The Permanent Subcommittee on Investigations, chaired by Sen. Carl Levin, D-Mich., issued a scathing report Thursday that examines the rise and fall of the bank's synthetic credit portfolio within its chief investment office.
The more than 300-page bipartisan report documents repeated examples of troubled risk-taking behavior, attempts to hide the massive losses and problematic regulatory oversight. Its release precedes a hearing scheduled for Friday, where lawmakers are expected to grill current and former executives and regulators about the decisions leading up to the multi-billion dollar trading losses disclosed last spring.
"There are many, many failures here by JPMorgan, some of which I believe are serious and indeed egregious. But there are also shortfalls, serious shortfalls in oversight by the Office of the Comptroller of the Currency," Levin said at a press briefing on Thursday.
The failures in oversight at the OCC come at a difficult time for the agency, amidst reports that it's working to beef up enforcement and shed its image of being too cozy with banks. The report notes that Comptroller Thomas Curry, who's spearheaded that effort, took office just days after the media first began writing about the JPMorgan losses in April 2012.
Drawing the line between where regulators failed to provide sufficient oversight and where the bank misled those efforts or withheld critical information remains a difficult task, and could prove a key topic of discussion at tomorrow's hearing.
"The JPMorgan Chase whale trades demonstrate how much more difficult effective regulatory oversight is when a bank fails to provide routine, transparent performance data about the operation of a large derivatives portfolio, its related trades, and its daily booked values," the report says. "JPMorgan Chase's ability to dodge effective OCC oversight of the multi-billion-dollar Synthetic Credit Portfolio until massive trades, mounting losses, and media reports exposed its activities, demonstrates that bank regulators need to conduct more aggressive oversight with their existing tools and develop more effective tools to detect and stop unsafe and unsound derivatives trading."
The report notes that regulators first caught wind of the losses and the depth of the bank's activities from those early press reports last April, though officials have said that even then they were not fully briefed about the trading losses.
"On April 6, 2012, when media reports unmasked the role of JPMorgan Chase in the whale trades, the OCC told the subcommittee that it was surprised to read about them and immediately directed inquiries to the bank to obtain more information," the report says. "The OCC told the subcommittee that it initially received such limited data about the trades and such blanket reassurances from the bank about them that, by the end of April, the OCC considered the matter closed."
The bank went on to disclose a portion of its losses in May, finalizing its first quarter earnings at the time and then restating them again in July to include additional losses.
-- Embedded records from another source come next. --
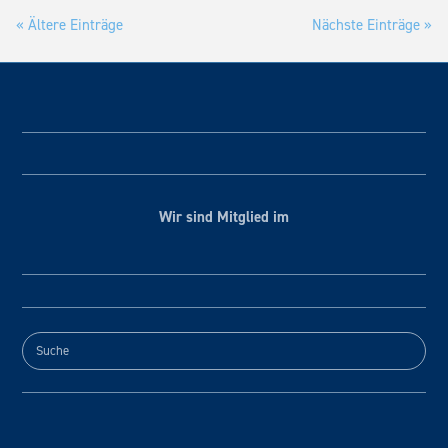
« Ältere Einträge
Nächste Einträge »
Wir sind Mitglied im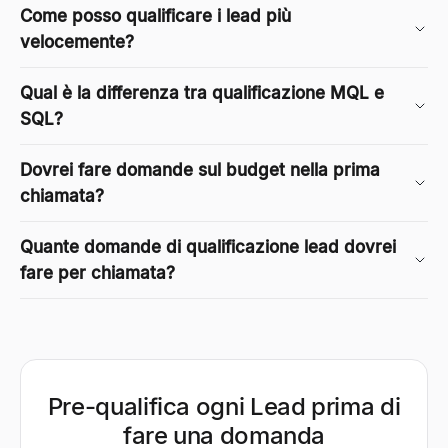
Come posso qualificare i lead più
velocemente?
Qual è la differenza tra qualificazione MQL e
SQL?
Dovrei fare domande sul budget nella prima
chiamata?
Quante domande di qualificazione lead dovrei
fare per chiamata?
Pre-qualifica ogni Lead prima di
fare una domanda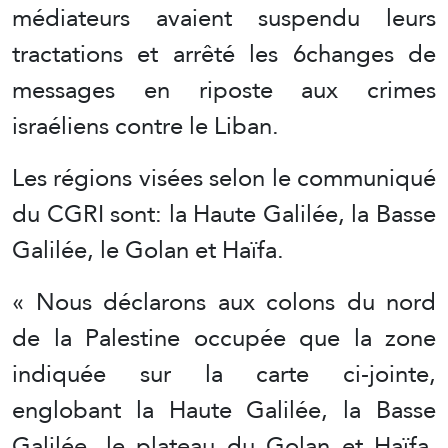
médiateurs avaient suspendu leurs
tractations et arrêté les 6changes de
messages en riposte aux crimes
israéliens contre le Liban.
Les régions visées selon le communiqué
du CGRI sont: la Haute Galilée, la Basse
Galilée, le Golan et Haïfa.
« Nous déclarons aux colons du nord
de la Palestine occupée que la zone
indiquée sur la carte ci-jointe,
englobant la Haute Galilée, la Basse
Galilée, le plateau du Golan et Haïfa,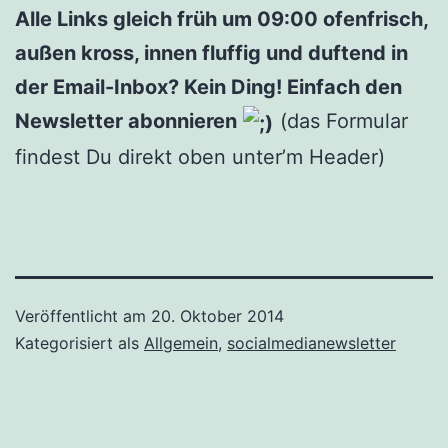
Alle Links gleich früh um 09:00 ofenfrisch,
außen kross, innen fluffig und duftend in
der Email-Inbox? Kein Ding! Einfach den
Newsletter abonnieren
(das Formular
findest Du direkt oben unter’m Header)
Veröffentlicht am
20. Oktober 2014
Kategorisiert als
Allgemein
,
socialmedianewsletter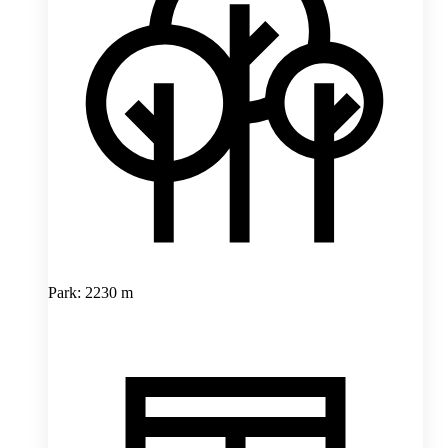
Park: 2230 m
In December 2012, the bank reported that the portfolio lost $6.2 billion over the year and had been dismantled.
The panel's investigation also revealed that regulators failed to ask key questions about the growth of the portfolio in the years leading up to the losses, including when the bank reported that the portfolio had breached the chief investment office's stress limits in 2011, and when it later reported a surprising $400 million gain.